Many people who live through traumatic experiences will not experience any of the mentioned symptoms. Even for those who live through war and violence–many people will not experience major disturbances or disruptions. As with most of the topics discussed, so much of what happens in the wake of stress and trauma happens below our conscious awareness, so it’s not really up to us how the brain and body respond in the aftermath. 

While it is impossible to predict perfectly who will develop stronger reactions or have lingering disturbances after a traumatic incident, there are some important contextual factors that may increase the likelihood of developing psychological and physical disturbances.
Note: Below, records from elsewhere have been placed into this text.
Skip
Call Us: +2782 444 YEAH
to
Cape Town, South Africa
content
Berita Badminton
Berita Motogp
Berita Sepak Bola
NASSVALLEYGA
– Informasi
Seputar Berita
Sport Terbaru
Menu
These include:

First, the degree to which a person was alone or felt alone during and immediately after the experience.

Second, the attributions a person makes about the cause of the event. In other words, whether or not someone blames themselves for the incident or their behavior during the incident. 

And lastly, whether or not a person felt helpless or frozen during the experience

As we have discussed, each person has a unique and personal response to stress. 

Each person’s internal model is different. Each person’s control tower communicates in a unique way. Each person has different genes and personality.

Based on what we have discussed about the stress response, many of these post-traumatic reactions might make sense to you. They may seem adaptive. And indeed, many of the symptoms mentioned before are ways the brain and body protect you against further harm. 

They are adaptive strategies after something terrible has happened. We’ll get into that in a moment.

But again, not all things that are adaptive in the short term are beneficial in the long term. Based on what we have learned previously, the adaptive responses to traumatic events can be beneficial; however, they can, with time, cause suffering, anxiety and difficulties in daily functioning.